While the R2R NHRP mechanism is mostly constrained to the routers
within a single routing domain, in certain situations the information
provided by this mechanism could be sufficient to establish shortcuts
that would span multiple domains.

Consider an example where an NHRP Request was originated within a
particular routing domain A, and the NHRP target of the Request is in
some other routing domain B. Further assume that the border routers in
both A and B participate in a single common instance of BGP. Since BGP
preserves the next hop information across an NBMA network, the routing
information available at the border routers in A would contain the next
hop IP information that may be in some other routing domain along the
path to B, perhaps even in B itself. Therefore, when a border router in
A receives the Request, the router would annotate the Request with the
next hop information that is associated with a router in some other
routing domain, thus providing the information needed to establish a
shortcut that spans multiple routing domains.

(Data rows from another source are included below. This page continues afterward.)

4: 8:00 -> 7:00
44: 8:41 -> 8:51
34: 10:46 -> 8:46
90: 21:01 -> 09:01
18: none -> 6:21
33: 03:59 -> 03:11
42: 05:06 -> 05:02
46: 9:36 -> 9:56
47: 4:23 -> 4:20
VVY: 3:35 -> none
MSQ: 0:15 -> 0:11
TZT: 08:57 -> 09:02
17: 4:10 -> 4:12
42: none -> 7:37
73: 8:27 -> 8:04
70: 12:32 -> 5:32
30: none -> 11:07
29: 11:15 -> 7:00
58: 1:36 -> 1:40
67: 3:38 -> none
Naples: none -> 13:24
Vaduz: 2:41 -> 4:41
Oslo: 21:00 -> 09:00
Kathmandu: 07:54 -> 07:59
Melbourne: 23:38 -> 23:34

[Discussion: BGP preserves the next hop IP information, but does not
carry NBMA address information. The NBMA address information could be
either added to BGP (as another attribute), or NHRP could be used to
resolve IP address to NBMA address mapping.] [The following could be
viewed as controversial. More discussion is needed.]

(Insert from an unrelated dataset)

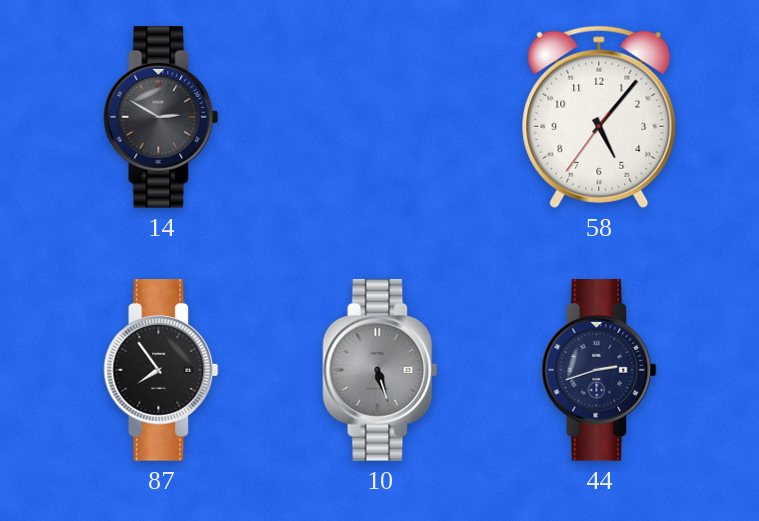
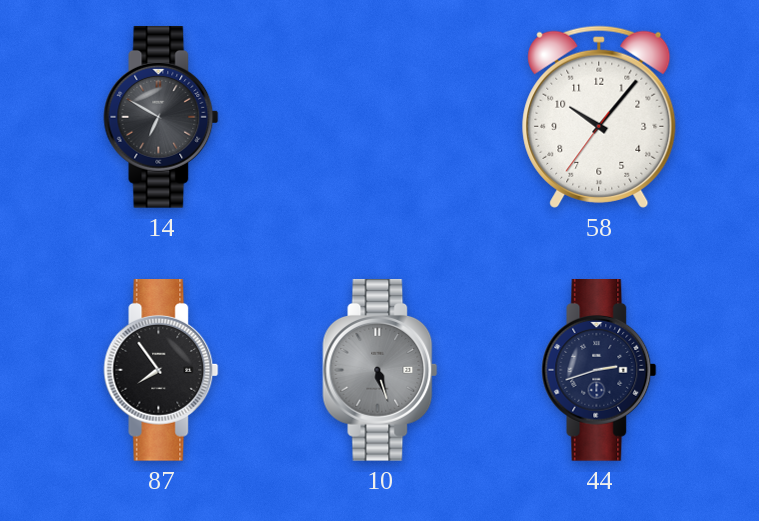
14: 2:50 -> 6:50
58: 5:06 -> 10:06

While the ability of BGP to preserve the next hop information could
reduce the number of IP hops along a path, the information, by itself,
may not be sufficient to form a single IP hop across an NBMA network.
However, we could observe that once a router (e.g., a border router)
acquires a shortcut information, then as long as the router has
sufficient assurances that the information is correct, the router could
pass this information to other routers in response to NHRP Requests.
Since a border router (by definition) belongs to multiple routing
domains, passing the information through the border router from one
domain to another would be sufficient for establishing shortcuts that
span multiple routing domains.

For example, assume that a border router X within a given domain A
acquired the information needed to form a shortcut within A for a given
NHRP target (the target may be either within A or outside of A).
Further assume that X is also in some other routing domain B, and there
is a router Y in B that would like to acquire the shortcut information
for exactly the same NHRP target. If the NHRP Request originated by Y
would reach X, then when X receives the Request rather than indicating
itself as the next hop, X would use the shortcut information it already
has to specify the next hop in the Reply. Thus Y would have the
information to construct a shortcut that crosses domain's boundary.

If X would detect any changes in the information associated with the
shortcut (either due to local changes, or as a result of receiving a
Purge message), then X would reissue the NHRP Request, and also would
send a Purge message to Y. When Y would receive the Purge message from
X, Y would reissue the NHRP Request as well.

[Getting into more controversy...]

Additional complexity in handling multi-domains shortcuts arise if
routing information gets aggregated at the border routers (which
certainly happens in practice). Since BGP is the major protocol that is
used to exchange routing information across multiple routing domains,
we'll restrict our proposal to the case where the routing information
exchange across domains' boundaries is controlled by BGP.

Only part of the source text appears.